Şeref OĞUZ ÖNERİ - YORUM

Türkiye’nin ekonomik zorluklarla mücadele pratiği oldukça yüksek. Her türlü, her boyuttaki krizi yaşamış bir ülke olarak yüksek bir deneyim derinliğine sahibiz. Son kriz; enflasyon, tedarik ve işgücü dinamiklerini de değiştirdi. Üstelik nereye dönsek; bir işten ayrılma (sessiz istifa) var.            

İşyerinde enflasyon göçü denilen olgu da cabası… Şirketlerde yüksek enflasyon ile birlikte, deneyimli ve tecrübeli beyaz yakalılar, kurumlarını terk ediyor. Kriz dönemlerinde ilk akla gelen işten çıkarmalardır. Bu krizde “sessiz işten istifa ve kaçış” çoğaldı. Oysaki kriz dönemlerinde çalışanların desteklenmesi hayatidir.           

NİTELİKLİ İSTİHDAM VE SESSİZ İSTİFA

Sorun şu ki; hemen hepimiz ekonomik büyüme verilerinde bir düşüş yaşanacağını öngörüyoruz ancak bunun orta şiddette mi yoksa çok sert mi olacağını göreceğiz. Küreden ne kadarını ithal edeceğiz ve biz ne kadarını büyüteceğiz… Görünen o ki %80’ini biz üretecek, %20’sini dış güçlerden alacağız.          

Ekonomik kriz dönemlerinde nitelikli istihdam kaybı olmaması için ne yapılmalı? Çalışanlarınızı değerli hissettirin. Ekonomik kaygıların yüksek olduğu dönemlerde özellikle üst kadrolarda çok daha fazla kaygılar oluşur. Onlara kendilerini önemli hissettirin. Göreceğiniz, katkılarının artacağıdır.          

Bütün her şey olumsuza döndüğünde, insanlar bu durumun değişeceğine yönelik inançlarını kaybeder.
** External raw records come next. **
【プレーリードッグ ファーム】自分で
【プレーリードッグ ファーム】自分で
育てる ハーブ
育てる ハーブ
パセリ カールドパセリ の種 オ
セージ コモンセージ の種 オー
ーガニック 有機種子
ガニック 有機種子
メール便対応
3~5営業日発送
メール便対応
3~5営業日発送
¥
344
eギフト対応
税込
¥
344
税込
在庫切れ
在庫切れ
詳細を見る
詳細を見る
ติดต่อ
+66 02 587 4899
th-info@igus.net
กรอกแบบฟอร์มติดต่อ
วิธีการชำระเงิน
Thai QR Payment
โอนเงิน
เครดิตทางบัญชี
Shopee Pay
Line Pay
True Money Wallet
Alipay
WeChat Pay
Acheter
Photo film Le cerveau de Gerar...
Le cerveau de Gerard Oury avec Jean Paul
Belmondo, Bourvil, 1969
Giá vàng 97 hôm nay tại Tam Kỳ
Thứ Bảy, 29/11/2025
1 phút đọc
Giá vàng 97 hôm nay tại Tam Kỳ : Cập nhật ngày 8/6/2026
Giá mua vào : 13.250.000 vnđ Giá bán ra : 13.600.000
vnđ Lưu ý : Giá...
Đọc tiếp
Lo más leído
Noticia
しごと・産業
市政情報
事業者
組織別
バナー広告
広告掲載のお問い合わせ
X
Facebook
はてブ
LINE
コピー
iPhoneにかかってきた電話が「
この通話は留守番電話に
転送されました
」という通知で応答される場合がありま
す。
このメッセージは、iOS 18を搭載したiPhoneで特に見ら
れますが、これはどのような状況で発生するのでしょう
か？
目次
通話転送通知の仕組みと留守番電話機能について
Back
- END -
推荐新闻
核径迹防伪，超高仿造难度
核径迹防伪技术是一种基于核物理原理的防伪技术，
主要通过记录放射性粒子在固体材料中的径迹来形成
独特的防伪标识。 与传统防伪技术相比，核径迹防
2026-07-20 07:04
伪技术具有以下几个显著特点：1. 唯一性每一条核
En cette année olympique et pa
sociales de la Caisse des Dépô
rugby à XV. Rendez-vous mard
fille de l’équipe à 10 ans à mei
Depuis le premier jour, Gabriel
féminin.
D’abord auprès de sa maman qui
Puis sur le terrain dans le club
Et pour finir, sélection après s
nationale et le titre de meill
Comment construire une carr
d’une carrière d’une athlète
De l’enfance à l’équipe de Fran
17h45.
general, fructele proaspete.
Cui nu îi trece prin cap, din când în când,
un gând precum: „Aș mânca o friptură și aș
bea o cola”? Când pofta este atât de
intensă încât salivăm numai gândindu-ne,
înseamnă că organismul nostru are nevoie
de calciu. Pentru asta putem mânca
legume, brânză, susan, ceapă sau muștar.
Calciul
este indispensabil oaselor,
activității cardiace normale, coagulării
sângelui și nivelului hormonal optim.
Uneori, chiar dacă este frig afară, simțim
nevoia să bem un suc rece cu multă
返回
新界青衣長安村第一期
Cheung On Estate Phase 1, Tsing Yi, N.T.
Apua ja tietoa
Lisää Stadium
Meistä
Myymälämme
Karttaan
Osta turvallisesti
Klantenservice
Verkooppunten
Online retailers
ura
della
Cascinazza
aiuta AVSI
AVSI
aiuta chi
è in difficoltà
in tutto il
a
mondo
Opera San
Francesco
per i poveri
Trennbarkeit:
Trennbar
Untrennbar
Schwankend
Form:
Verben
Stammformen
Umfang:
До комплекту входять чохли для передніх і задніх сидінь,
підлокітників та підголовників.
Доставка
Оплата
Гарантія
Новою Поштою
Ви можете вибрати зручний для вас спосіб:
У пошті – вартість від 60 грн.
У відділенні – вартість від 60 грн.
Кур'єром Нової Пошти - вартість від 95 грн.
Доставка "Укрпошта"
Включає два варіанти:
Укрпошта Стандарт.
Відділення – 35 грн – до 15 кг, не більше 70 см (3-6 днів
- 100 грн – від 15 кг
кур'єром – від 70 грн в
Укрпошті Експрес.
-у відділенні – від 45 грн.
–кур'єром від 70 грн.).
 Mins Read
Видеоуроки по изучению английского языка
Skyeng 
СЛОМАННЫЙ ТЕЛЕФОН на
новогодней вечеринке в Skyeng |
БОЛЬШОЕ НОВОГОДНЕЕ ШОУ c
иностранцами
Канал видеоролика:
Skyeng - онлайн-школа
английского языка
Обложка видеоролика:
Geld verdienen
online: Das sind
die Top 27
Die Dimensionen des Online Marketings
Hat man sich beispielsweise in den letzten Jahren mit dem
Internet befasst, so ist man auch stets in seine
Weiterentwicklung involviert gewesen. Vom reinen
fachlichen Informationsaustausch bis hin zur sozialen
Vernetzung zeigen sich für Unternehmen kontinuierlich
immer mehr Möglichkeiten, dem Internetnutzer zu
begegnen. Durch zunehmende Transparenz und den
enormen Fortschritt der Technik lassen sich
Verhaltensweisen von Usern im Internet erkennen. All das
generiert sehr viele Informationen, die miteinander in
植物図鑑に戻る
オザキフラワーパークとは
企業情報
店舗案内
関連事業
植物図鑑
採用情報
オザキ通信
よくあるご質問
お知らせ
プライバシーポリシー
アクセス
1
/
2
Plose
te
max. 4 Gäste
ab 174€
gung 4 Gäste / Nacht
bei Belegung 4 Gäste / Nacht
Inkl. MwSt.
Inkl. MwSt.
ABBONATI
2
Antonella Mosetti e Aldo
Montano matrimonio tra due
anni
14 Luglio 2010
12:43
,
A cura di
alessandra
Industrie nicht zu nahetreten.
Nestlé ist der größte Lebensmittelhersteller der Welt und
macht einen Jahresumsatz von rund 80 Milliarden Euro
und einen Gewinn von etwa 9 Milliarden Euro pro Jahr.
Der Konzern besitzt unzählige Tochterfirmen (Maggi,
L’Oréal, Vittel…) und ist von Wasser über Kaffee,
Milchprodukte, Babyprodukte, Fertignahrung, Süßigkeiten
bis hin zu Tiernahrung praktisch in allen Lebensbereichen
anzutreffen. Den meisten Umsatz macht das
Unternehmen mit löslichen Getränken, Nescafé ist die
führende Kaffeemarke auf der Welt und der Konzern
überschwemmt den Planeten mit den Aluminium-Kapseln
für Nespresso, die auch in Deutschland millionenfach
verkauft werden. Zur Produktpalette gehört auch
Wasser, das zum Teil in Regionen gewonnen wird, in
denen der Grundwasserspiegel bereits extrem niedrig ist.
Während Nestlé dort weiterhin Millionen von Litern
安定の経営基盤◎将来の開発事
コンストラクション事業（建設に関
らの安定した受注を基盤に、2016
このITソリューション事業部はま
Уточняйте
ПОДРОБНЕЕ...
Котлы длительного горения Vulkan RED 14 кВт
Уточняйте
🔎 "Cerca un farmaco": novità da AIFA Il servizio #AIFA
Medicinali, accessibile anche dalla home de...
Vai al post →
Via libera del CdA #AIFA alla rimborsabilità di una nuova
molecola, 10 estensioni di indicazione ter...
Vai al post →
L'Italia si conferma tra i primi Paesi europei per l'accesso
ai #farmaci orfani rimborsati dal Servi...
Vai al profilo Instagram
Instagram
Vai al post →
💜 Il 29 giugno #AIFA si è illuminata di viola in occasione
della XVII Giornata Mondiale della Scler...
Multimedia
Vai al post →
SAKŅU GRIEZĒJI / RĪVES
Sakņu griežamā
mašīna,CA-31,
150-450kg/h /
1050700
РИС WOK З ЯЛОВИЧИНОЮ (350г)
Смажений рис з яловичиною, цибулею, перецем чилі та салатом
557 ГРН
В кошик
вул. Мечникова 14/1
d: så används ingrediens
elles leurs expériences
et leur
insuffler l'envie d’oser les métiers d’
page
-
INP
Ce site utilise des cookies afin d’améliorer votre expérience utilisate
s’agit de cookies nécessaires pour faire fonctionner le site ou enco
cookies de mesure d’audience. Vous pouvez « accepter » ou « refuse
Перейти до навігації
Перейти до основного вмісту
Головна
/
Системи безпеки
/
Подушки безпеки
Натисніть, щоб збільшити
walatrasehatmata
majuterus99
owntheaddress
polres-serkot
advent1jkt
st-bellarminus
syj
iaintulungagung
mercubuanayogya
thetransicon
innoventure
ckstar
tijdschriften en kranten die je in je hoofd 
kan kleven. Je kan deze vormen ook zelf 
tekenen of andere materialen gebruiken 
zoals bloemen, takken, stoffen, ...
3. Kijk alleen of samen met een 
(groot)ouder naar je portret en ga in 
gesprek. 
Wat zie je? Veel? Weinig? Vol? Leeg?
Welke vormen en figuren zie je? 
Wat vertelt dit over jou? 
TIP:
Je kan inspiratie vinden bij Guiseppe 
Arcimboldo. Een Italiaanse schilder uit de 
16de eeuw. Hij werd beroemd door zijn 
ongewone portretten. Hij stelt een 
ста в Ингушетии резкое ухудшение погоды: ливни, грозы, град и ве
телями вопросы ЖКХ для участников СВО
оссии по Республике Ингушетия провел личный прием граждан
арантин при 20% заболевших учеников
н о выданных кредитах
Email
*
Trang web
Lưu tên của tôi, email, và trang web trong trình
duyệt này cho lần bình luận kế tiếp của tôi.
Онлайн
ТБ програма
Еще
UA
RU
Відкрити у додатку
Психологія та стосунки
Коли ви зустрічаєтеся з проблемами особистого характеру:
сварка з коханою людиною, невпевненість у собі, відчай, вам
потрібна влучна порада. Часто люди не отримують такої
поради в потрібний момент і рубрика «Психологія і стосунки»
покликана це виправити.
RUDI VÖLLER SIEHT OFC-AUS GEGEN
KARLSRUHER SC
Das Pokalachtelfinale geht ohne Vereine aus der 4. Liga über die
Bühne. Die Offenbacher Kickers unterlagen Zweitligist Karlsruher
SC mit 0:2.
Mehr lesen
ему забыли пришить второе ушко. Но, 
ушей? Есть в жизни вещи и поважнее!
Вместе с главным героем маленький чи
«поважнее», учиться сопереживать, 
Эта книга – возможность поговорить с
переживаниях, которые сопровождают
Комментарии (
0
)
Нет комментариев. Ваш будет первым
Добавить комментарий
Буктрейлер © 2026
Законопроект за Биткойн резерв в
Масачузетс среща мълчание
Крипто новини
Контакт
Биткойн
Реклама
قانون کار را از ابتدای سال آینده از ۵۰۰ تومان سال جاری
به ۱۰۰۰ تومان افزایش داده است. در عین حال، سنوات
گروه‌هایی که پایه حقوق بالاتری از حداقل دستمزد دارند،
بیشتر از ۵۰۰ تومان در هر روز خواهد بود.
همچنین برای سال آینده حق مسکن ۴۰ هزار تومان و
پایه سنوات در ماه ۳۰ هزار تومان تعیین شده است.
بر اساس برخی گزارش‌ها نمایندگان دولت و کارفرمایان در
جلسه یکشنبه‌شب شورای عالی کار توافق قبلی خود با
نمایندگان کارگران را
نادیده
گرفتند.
Var olan olumsuzluğun sürebileceğini düşünür. Böyle durumların geçici olduğunu hatırlatmak, olumsuzlukların nasıl olumluya dönebileceklerine dair öngörüde bulunmak önemli…          

İKİ SORU İKİ CEVAP

Peki, ya tedarikçiler?

Tedarikçilerin sizi seçmesini sağlayın. İhtiyaçların karşılanması noktasında tedarik krizinde yaşanabilecek riskleri kaldırmak için tedarikçilere yeni çözümler getirin. Tedarikçin ile zor zamanlarda işbirliği yapmaz ve birbirinize karşı müsamaha göstermezseniz her ikiniz de kaybedersiniz. Tedarikçini yaşat ki sen de var kalabilesin.           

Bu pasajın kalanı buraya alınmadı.